I have a good friend who has always been something of a womanizer. About 15 years ago, he sent a woman in our company a sexually explicit email message. When the married woman received the message, she became angry and threatened to sue my friend and the company for sexual harassment. She also said that she was going to make sure his wife saw a copy of the message.

My friend (who I hope is reading this) called me in a panic and asked if I could erase the message. When I told him that our mail system didn’t work that way, he cooked up another scheme. He wanted me to wait until she was logged into her mail and then use remote access software to lock her keyboard and remotely delete the message. I told him that I wanted no part of the plan. The last thing that I wanted was to get fired or to become involved in a lawsuit.

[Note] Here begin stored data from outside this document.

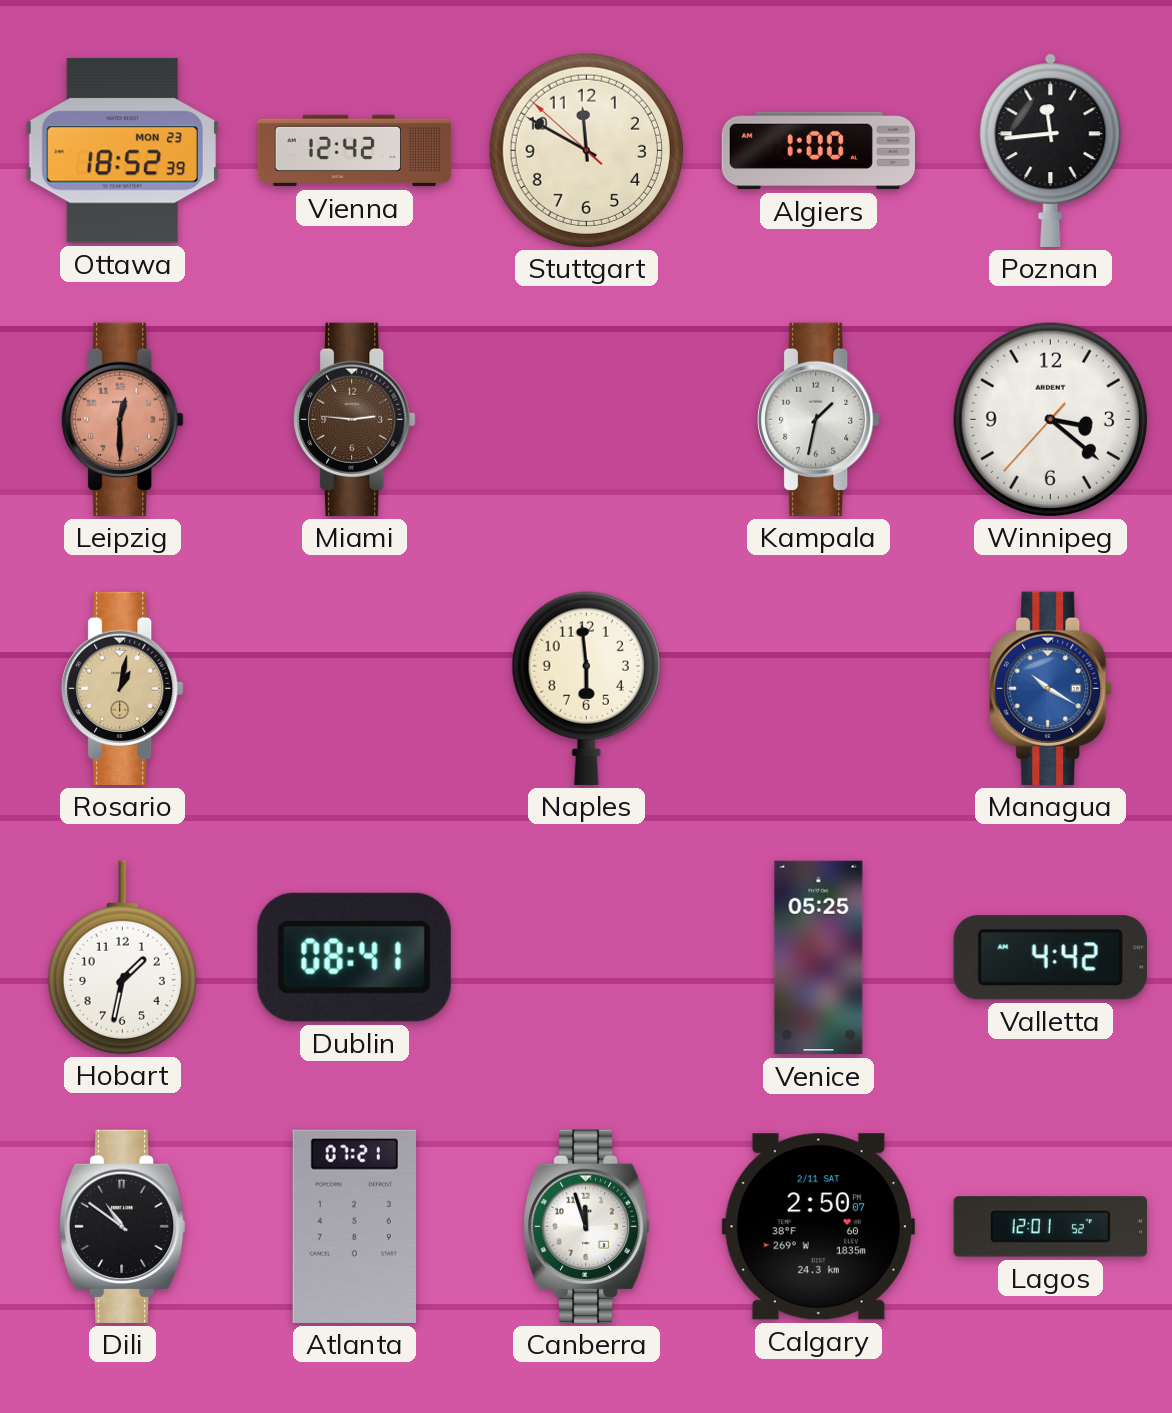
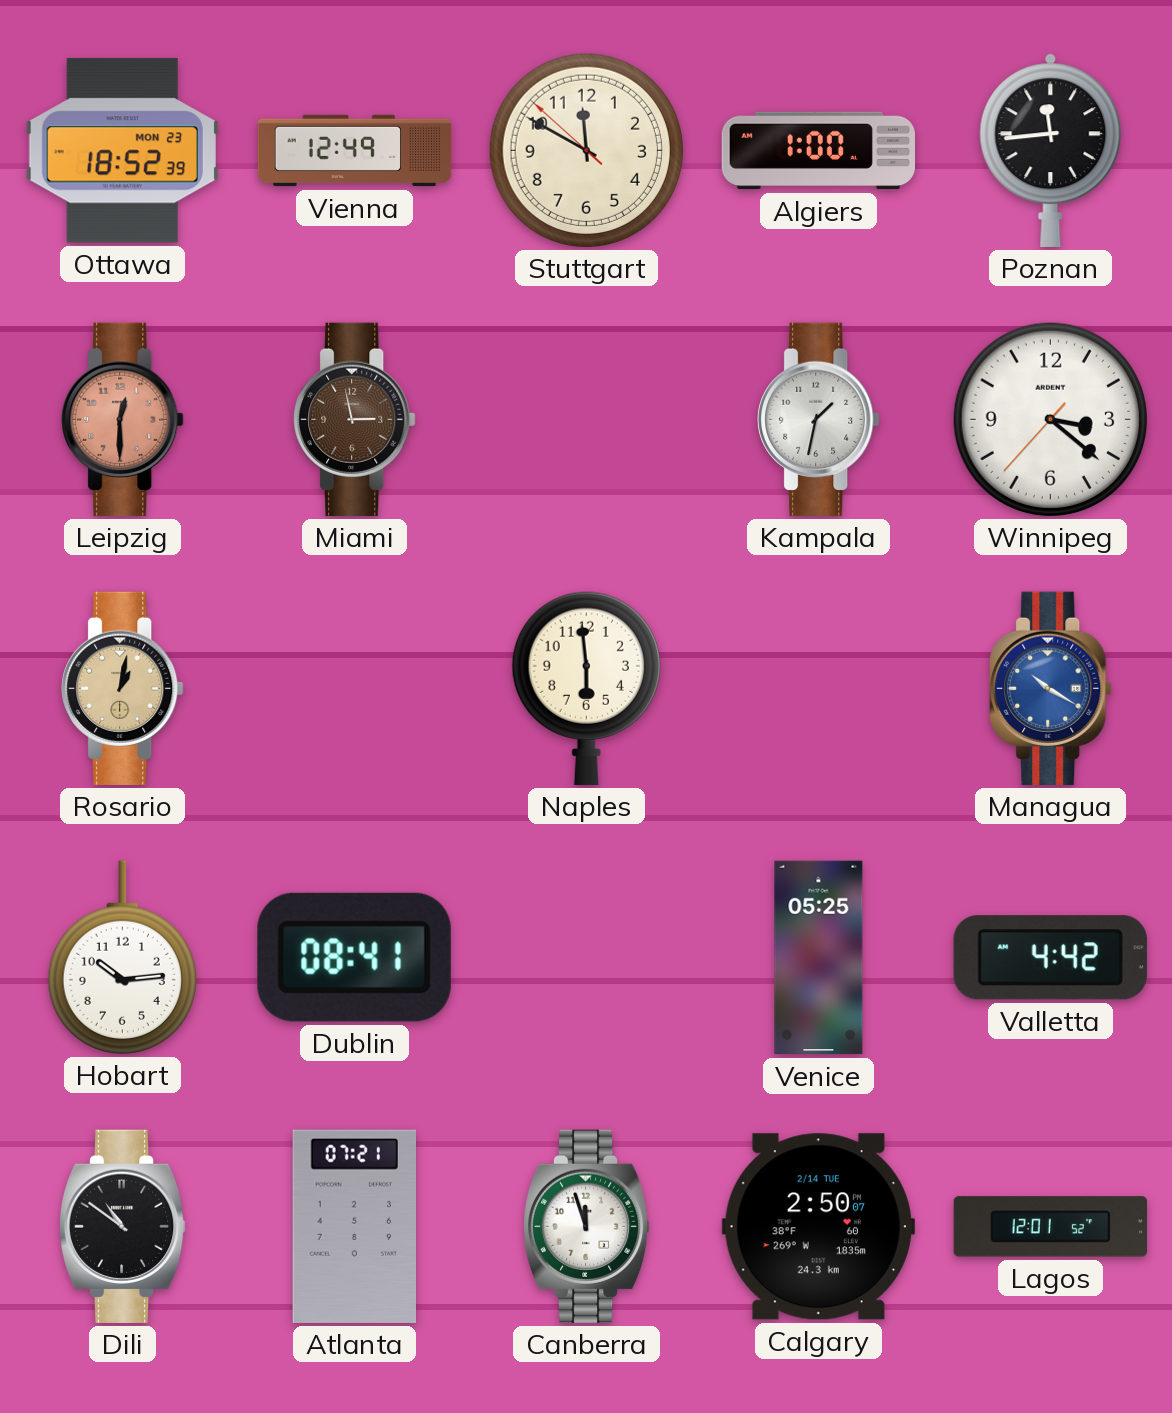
Vienna: 12:42 -> 12:49
Miami: 2:46 -> 2:58
Hobart: 1:32 -> 10:14
Calgary date: 2/11 SAT -> 2/14 TUE
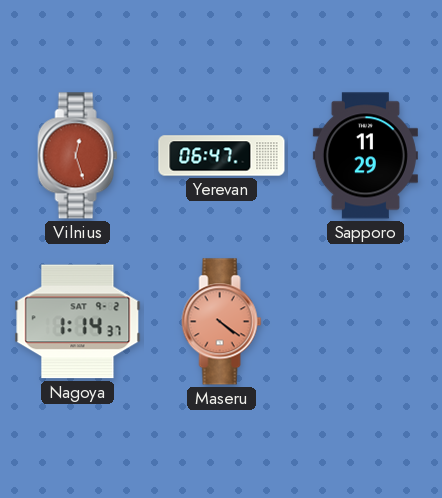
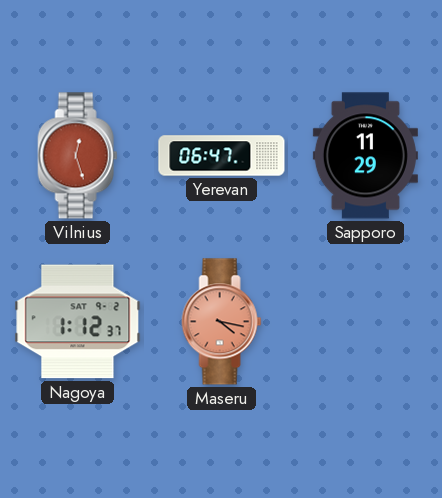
Nagoya: 1:14 -> 1:12
Maseru: 4:21 -> 4:17
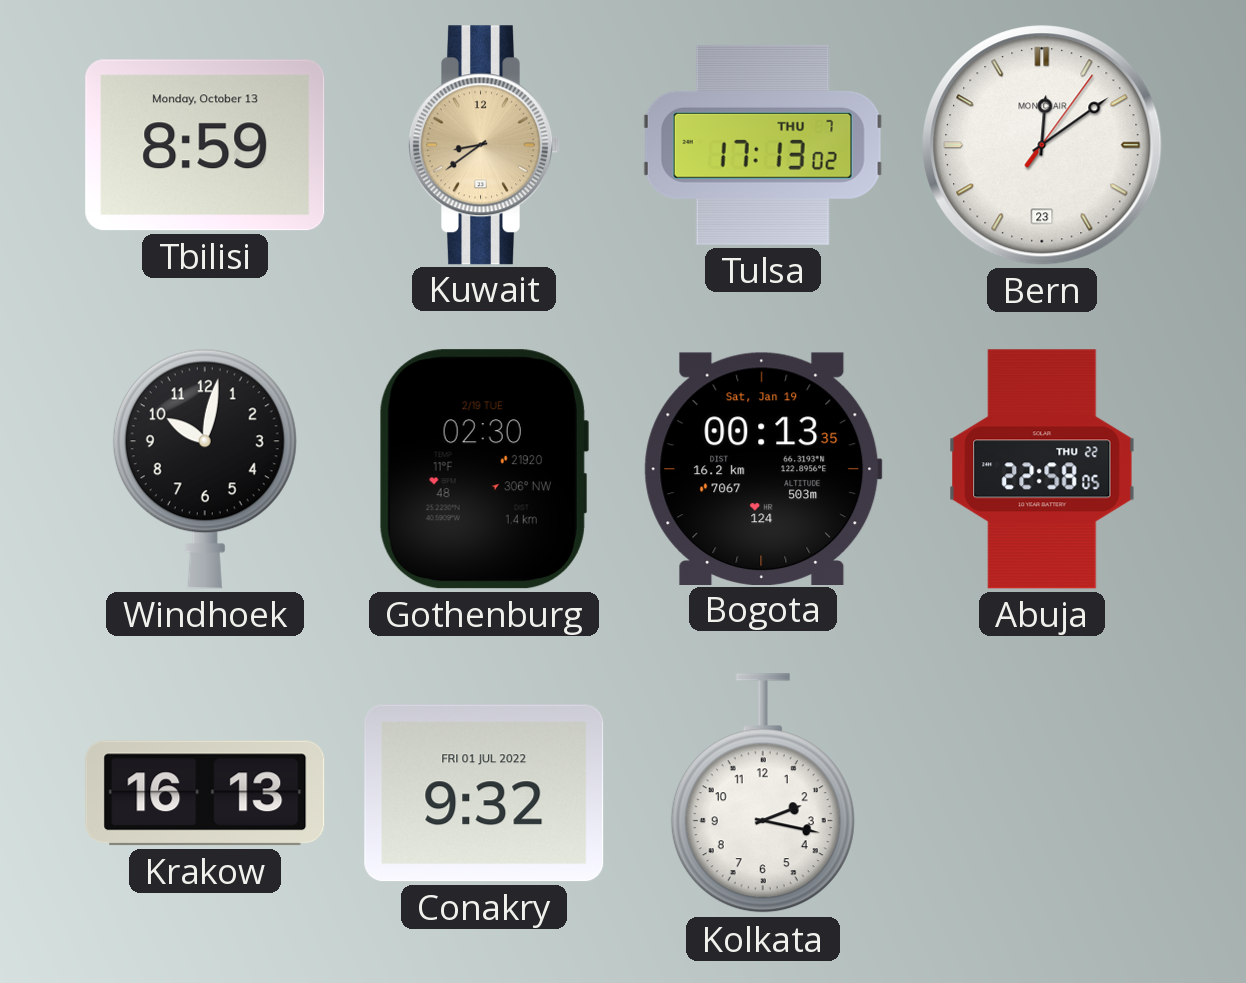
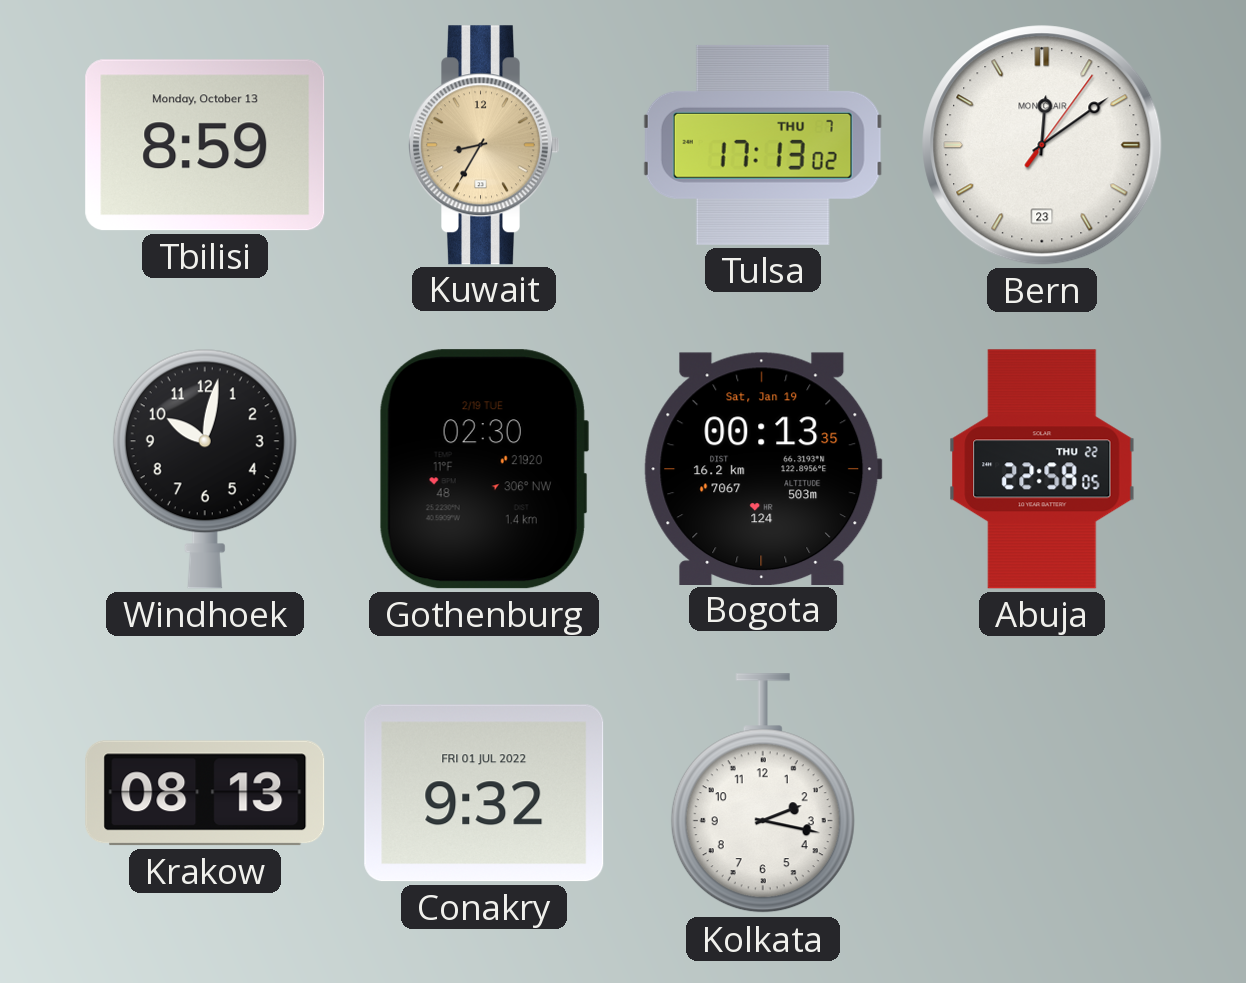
Kuwait: 8:39 -> 8:35
Krakow: 16:13 -> 08:13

My friend ended up fixing the problem himself by creating a distraction that caused the woman to step away from her desk without logging out. While she was gone, he quickly sat down at her PC and erased the message.

----------


## Sodaxi

Really nice contest! I wanna win!  :Big Grin: 

Cool story? hmmm, 

"Once upon a time ... the end!"

----------


## Axorod

I like to win it, because i lost my account 1 week ago, and i want to play again. But anyways good luck for the winner  :Smile:

----------


## Creez330

A woman gets on a bus with her baby. The bus driver says: ''Ugh, that's the ugliest baby I've ever seen!'' The woman walks to the rear of the bus and sits down, fuming. She says to a man next to her: ''The driver just insulted me!'' The man says: ''You go up there and tell him off. Go on, I'll hold your monkey for you.''

----------


## Aurina

"I suck at making up stories" said the sad man.

/enter

----------


## hutnik

Christian, jew, and muslim walks into a bar. The bartender asks: "Is this some kind of a joke?"

/enter  :Smile:

----------


## Ziroxonline

Would be awesome if i got it!  :Big Grin: 

/enter contest

----------


## HighFred

Hello there, nice contest! I would love to win it  :Smile: 

My good story is:
I was once asked by my neighboor if he could rent my lawnmower, I said yes, as long as he didn't take it out of my properties  :Smile:

----------


## Kripto

I wish I had a good story to share.  :Frown:

----------


## Glerup

Once painted my pubes in UV painting, at a school party - Wild stuff... Wild stuff  :Smile:

----------


## VoTuUS

Would be pretty fun to have an EU account lol.. as for the story idk.
Once upon a time, there was a OC user named VoTuUS, he wrote a story on a thread for contest and won a retail EU account.  :Embarrassment:

----------


## dumars

First contest for me, maby some luck? :Smile:

----------


## squee666

I got my window smashed just in the summer of last year.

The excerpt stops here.